I have a 300 x 4 matrix called X created by the odeint function. In the second column are y-values and I would like to cut the matrix when the y-value dips below 0. As a first step I was attempting to create a function that would read the second column and spit out the row number where the column first dips below 0.
X = odeint(func, X0, t)
Yval = X[:,1]
def indexer():
i = 0
if Yval[i] > 0:
i = i + 1
if Yval[i] < 0:
return i
Which is not working and conceptually I know this is wrong, I just couldn't think of another way to do this. Is there a way to cut out all the rows that contain and follow the first <0 y value?
This is my entire code:
import numpy as np
import math
from scipy.integrate import odeint
g = 9.8
theta = (45 * math.pi)/180
v0 = 10.0
k = 0.3
x0 = 0
y0 = 0
vx0 = v0*math.sin(theta)
vy0 = v0*math.cos(theta)
def func(i_state,time):
f = np.zeros(4)
f[0] = i_state[2]
f[1] = i_state[3]
f[2] = -k*(f[0]**2 + f[1]**2)**(.5)*f[0]
f[3] = -g - k*(f[0]**2 + f[1]**2)**(.5)*f[1]
return f
X0 = [x0, y0, vx0, vy0]
t0 = 0
tf = 3
timestep = 0.01
nsteps = (tf - t0)/timestep
t = np.linspace(t0, tf, num = nsteps)
X = odeint(func, X0, t)
Yval = X[:,1]
def indexer():
i = 0
if Yval[i] > 0:
i = i + 1
if Yval[i] < 0:
return i
Maybe you could use the takewhile function from the itertools package:
from itertools import takewhile
first_elements = list(takewhile(lambda x: x[1] >= 0, X))
Where X is your matrix. I used x[1] in the lambda predicate to compare the numbers in the second column.
Here, first_elements will be the rows of the matrix before the first row that contains a value less than zero. You can use len(first_elements) to know what the cutoff point was.
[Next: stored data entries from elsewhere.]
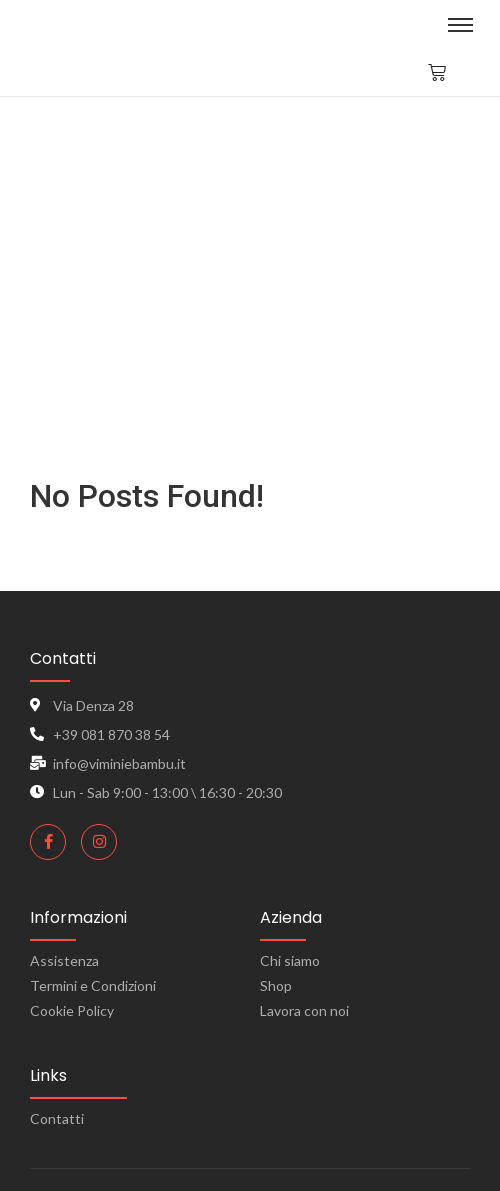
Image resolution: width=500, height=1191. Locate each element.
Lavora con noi (304, 1010)
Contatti (57, 1118)
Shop (276, 985)
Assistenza (64, 960)
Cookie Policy (72, 1010)
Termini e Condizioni (93, 985)
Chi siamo (290, 960)
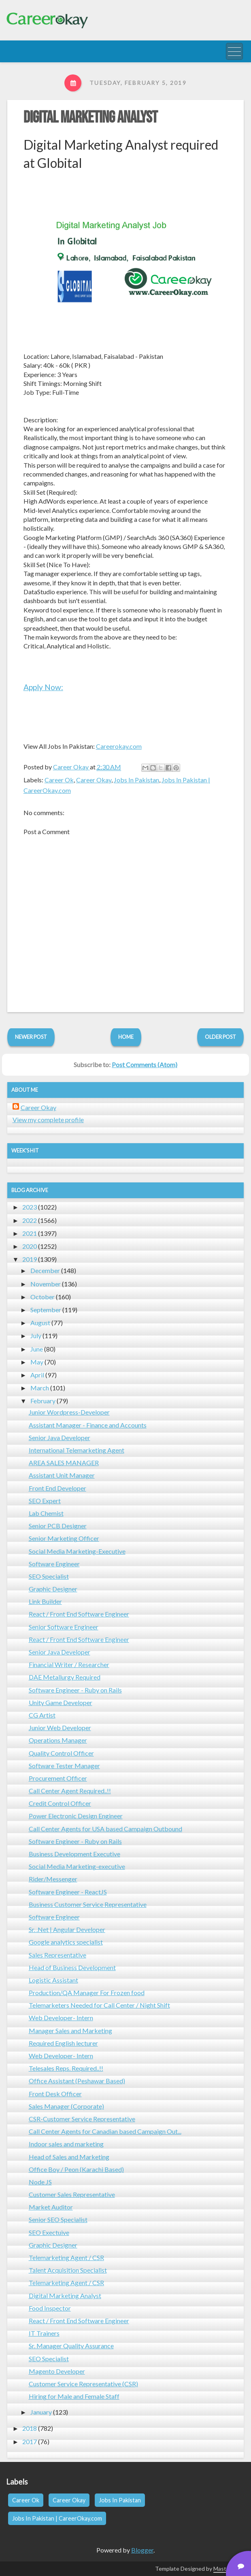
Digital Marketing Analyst (90, 117)
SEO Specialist (49, 1576)
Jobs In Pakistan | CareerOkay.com (57, 2518)
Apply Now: (43, 687)
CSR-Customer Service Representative (82, 2119)
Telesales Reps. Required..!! (66, 2068)
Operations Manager (58, 1740)
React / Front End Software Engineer (79, 1614)
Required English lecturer (63, 2043)
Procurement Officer (58, 1778)
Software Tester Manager (64, 1765)
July (35, 1335)
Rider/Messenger (53, 1879)
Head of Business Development (72, 1967)
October (42, 1297)
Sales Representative (57, 1955)
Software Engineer (54, 1564)
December (45, 1270)
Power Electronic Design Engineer (76, 1816)
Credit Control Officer (60, 1803)
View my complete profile (48, 1119)
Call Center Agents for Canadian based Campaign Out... (105, 2131)
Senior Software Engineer (63, 1627)
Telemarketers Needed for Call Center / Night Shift (99, 2005)
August (40, 1322)
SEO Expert (45, 1500)
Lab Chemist (46, 1513)
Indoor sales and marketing (66, 2144)
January (41, 2412)
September (45, 1309)
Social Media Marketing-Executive (77, 1551)
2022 (29, 1220)
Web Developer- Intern (61, 2017)
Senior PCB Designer (58, 1526)
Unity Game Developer (60, 1702)
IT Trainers (44, 2333)
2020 (29, 1246)
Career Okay (93, 780)
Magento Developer (57, 2371)
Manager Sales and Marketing (70, 2030)
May (36, 1362)
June (36, 1349)
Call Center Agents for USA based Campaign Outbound (105, 1828)
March (39, 1388)
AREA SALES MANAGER (64, 1462)
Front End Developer (57, 1488)
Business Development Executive (74, 1854)
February (42, 1401)
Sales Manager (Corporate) (66, 2106)
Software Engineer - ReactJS (68, 1892)
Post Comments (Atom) (144, 1064)
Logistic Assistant (53, 1980)
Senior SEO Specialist (58, 2219)
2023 (29, 1207)
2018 (29, 2428)
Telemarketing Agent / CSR (66, 2257)
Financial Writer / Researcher (69, 1664)
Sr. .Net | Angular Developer (67, 1929)
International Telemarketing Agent (76, 1450)
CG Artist (42, 1715)
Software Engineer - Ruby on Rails (75, 1690)
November (45, 1284)
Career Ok (59, 780)
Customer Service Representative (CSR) (83, 2383)
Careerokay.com (119, 746)
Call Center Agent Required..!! (70, 1790)
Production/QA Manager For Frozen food (87, 1992)
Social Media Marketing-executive (77, 1866)
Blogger (142, 2550)
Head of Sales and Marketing (69, 2157)
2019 (29, 1259)
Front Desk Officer (55, 2093)
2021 (29, 1233)
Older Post (220, 1037)
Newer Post (31, 1037)
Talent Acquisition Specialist (68, 2270)
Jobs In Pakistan (136, 780)
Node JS (40, 2182)
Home (126, 1037)
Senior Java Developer (59, 1437)
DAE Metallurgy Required (64, 1677)
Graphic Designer (53, 1589)
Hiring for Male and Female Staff (74, 2396)
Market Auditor (51, 2207)
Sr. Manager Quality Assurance (71, 2345)
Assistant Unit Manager (62, 1475)
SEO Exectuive (49, 2232)
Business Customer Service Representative (88, 1904)
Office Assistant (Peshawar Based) (77, 2081)
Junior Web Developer (60, 1727)
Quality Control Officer (61, 1753)
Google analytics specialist (66, 1942)
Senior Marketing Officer (64, 1538)
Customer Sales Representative (72, 2194)
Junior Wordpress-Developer (69, 1412)
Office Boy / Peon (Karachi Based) (76, 2169)
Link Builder (45, 1601)
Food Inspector (50, 2308)
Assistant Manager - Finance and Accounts (88, 1425)
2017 (29, 2441)
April (37, 1375)
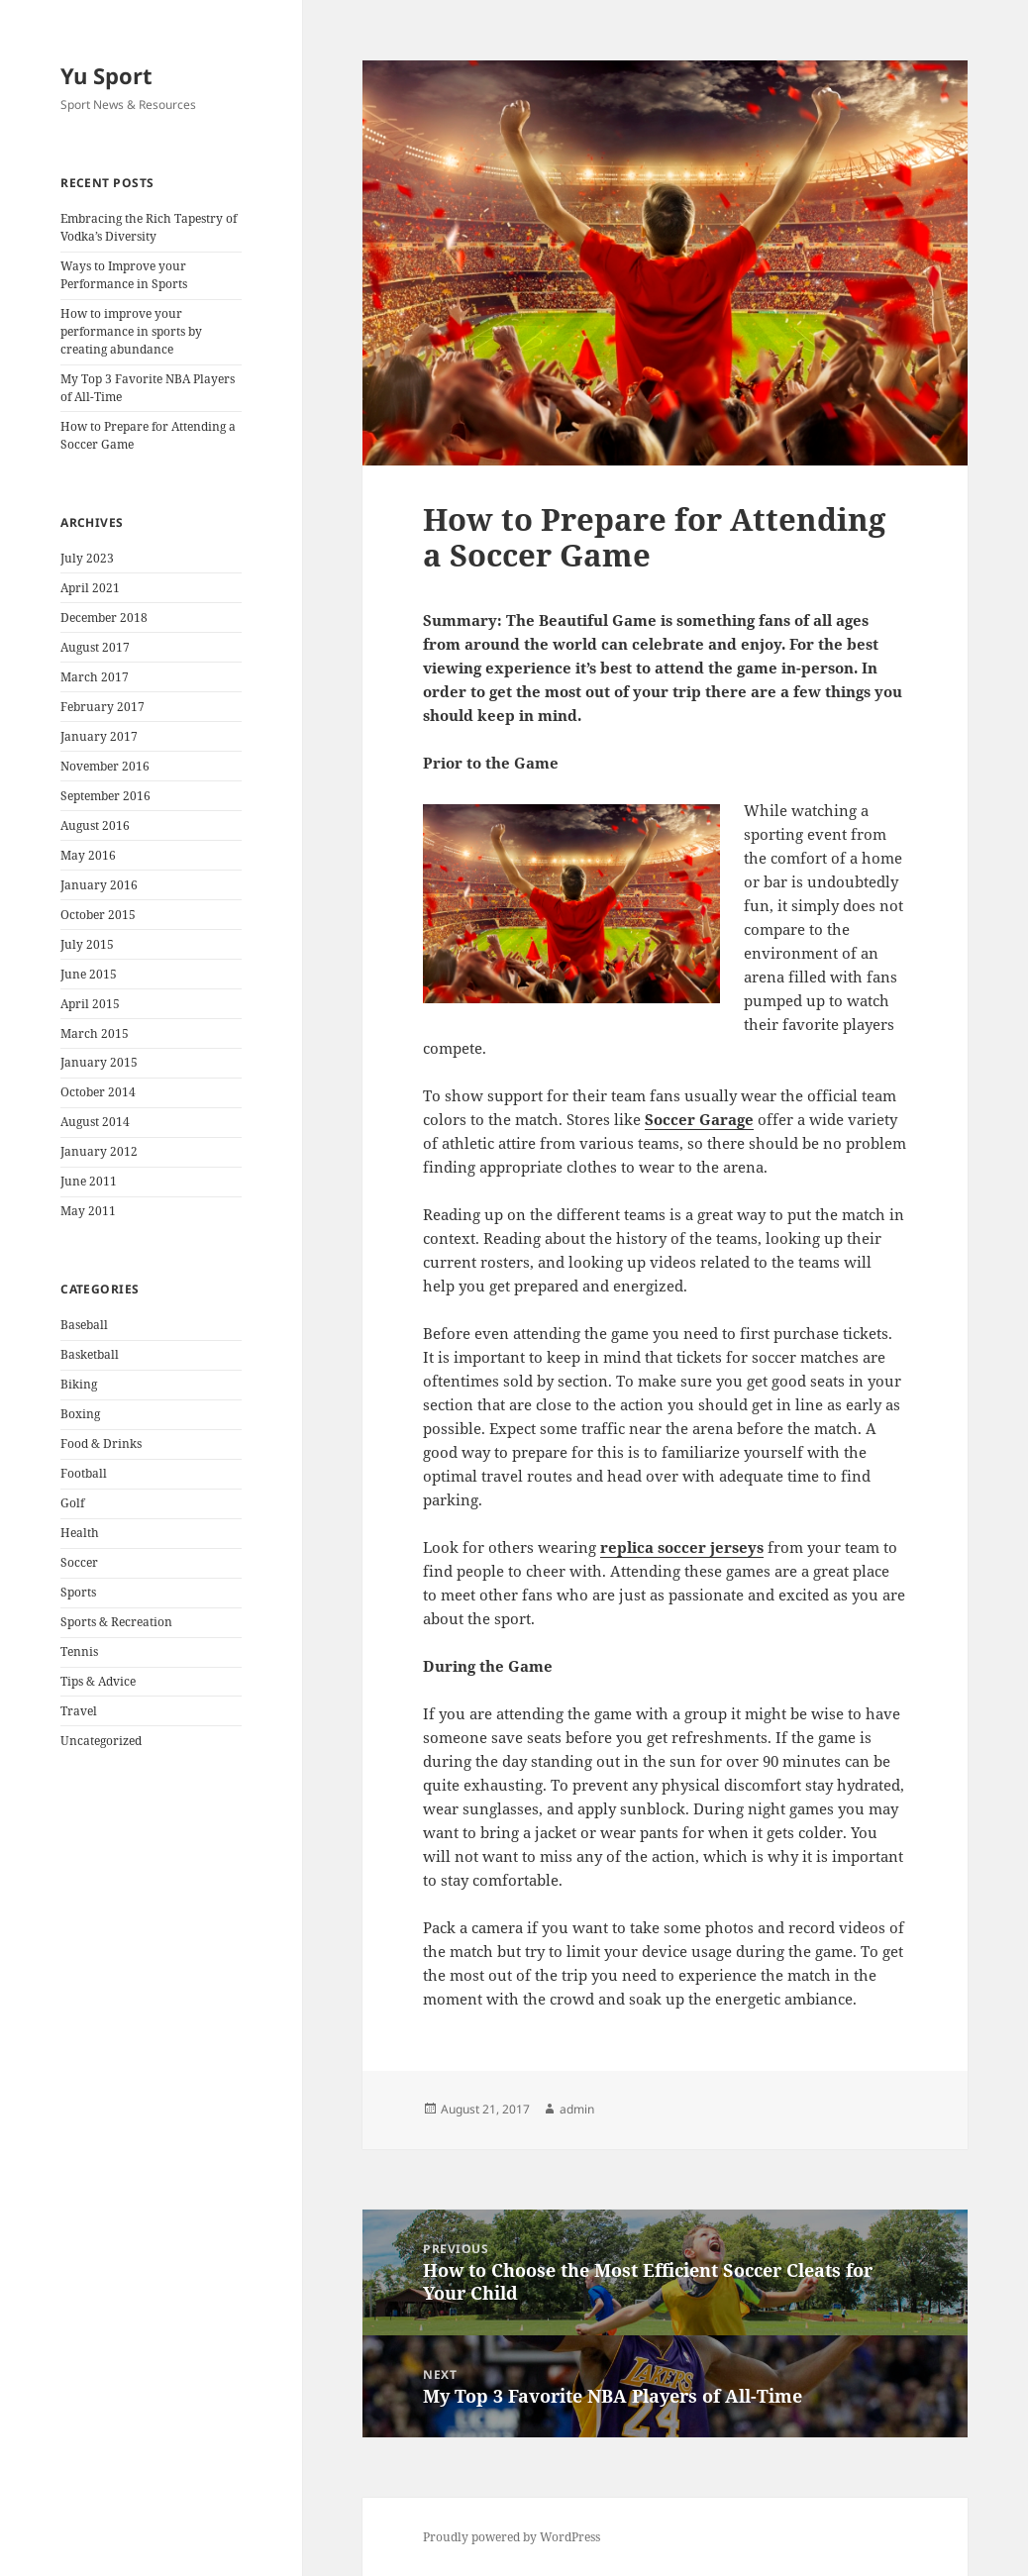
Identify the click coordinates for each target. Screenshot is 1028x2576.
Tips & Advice (98, 1681)
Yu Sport (106, 75)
I converted it to a list but you don't have to if you are just going to iterate through the result.
I hope this works.
You could do something like this:
newVals = []
i = 0
while( i < len(X) and X[i][1] >= 0):
newVals.append(X[i])
i += 1
This would go through X and append values to the list newVals until you either reach the end of the list (i < len(X)) or you reach your condition (X[i][1] >= 0).